By default, pandas shows you top and bottom 5 rows of a dataframe in jupyter, given that there are too many rows to display:
>>> df.shape
(100, 4)
col0 | col1 | col2 | col3 | |
---|---|---|---|---|
0 | 7 | 17 | 15 | 2 |
1 | 6 | 5 | 5 | 12 |
2 | 10 | 15 | 5 | 15 |
3 | 6 | 19 | 19 | 14 |
4 | 12 | 7 | 4 | 12 |
... | ... | ... | ... | ... |
95 | 2 | 14 | 8 | 16 |
96 | 8 | 8 | 5 | 16 |
97 | 6 | 8 | 9 | 1 |
98 | 1 | 5 | 10 | 15 |
99 | 15 | 9 | 1 | 18 |
I know that this setting exists:
pd.set_option("display.max_rows", 20)
however, that yields the same result. Using df.head(10)
and df.tail(10)
in to consecutive cells is an option, but less clean. Same goes for concatenation. Is there another pandas setting like display.max_row
for this default view? How can I expand this to let's say the top and bottom 10?

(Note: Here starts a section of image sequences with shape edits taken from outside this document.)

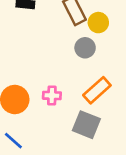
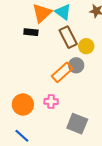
orange rectangle: (97, 90) -> (62, 72), moved

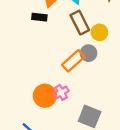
pink cross: (51, 101) -> (61, 92), turned -32
orange circle: (23, 105) -> (45, 96), moved

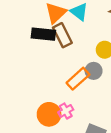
black rectangle: (39, 17) -> (43, 34), size x1.5
brown rectangle: (80, 23) -> (62, 35), moved

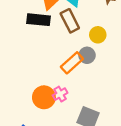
brown rectangle: (62, 35) -> (70, 21), moved

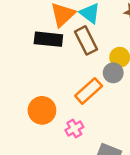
gray circle: (87, 55) -> (113, 73), moved
orange circle: (44, 97) -> (42, 110), moved

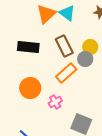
black rectangle: (48, 39) -> (28, 47), moved
brown rectangle: (86, 40) -> (64, 46), moved

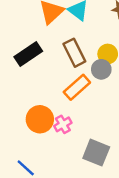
black rectangle: (28, 47) -> (28, 54), turned -40
orange circle: (30, 88) -> (40, 119), moved

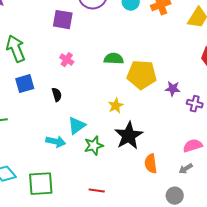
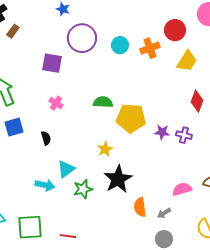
purple cross: (195, 104) -> (184, 135), moved
gray arrow: (186, 169) -> (164, 213), moved
red line: (97, 191) -> (68, 236), moved

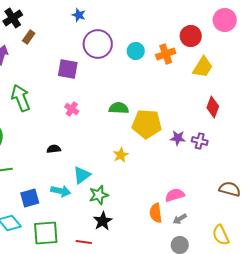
blue square: (14, 127) -> (30, 198), moved
black semicircle: (46, 138) -> (54, 149), moved, turned -80
black star: (118, 179) -> (103, 221), moved, size x0.7
pink semicircle: (182, 189) -> (175, 195), moved

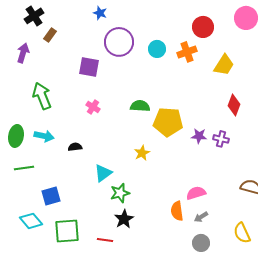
red circle: (191, 36) -> (203, 27), moved
cyan arrow: (61, 191) -> (44, 136), moved

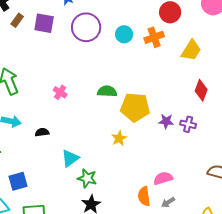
purple square: (89, 67) -> (44, 23), moved
yellow star: (142, 153) -> (119, 138), moved
green star: (120, 193) -> (87, 178), turned 30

CodePudding user response:
IIUC, use display.min_rows
:
pd.set_option("display.min_rows", 20)
print(df)
# Output:
0 1 2 3
0 18 8 12 2
1 2 13 13 14
2 8 7 9 2
3 17 19 9 3
4 14 18 12 3
5 11 5 9 18
6 4 5 12 3
7 12 8 2 7
8 11 2 14 13
9 6 6 3 6
.. .. .. .. ..
90 8 2 1 9
91 7 19 4 6
92 4 3 17 12
93 19 6 5 18
94 3 5 15 5
95 16 3 13 13
96 11 3 18 8
97 1 9 18 4
98 13 10 18 15
99 16 3 5 9
[100 rows x 4 columns]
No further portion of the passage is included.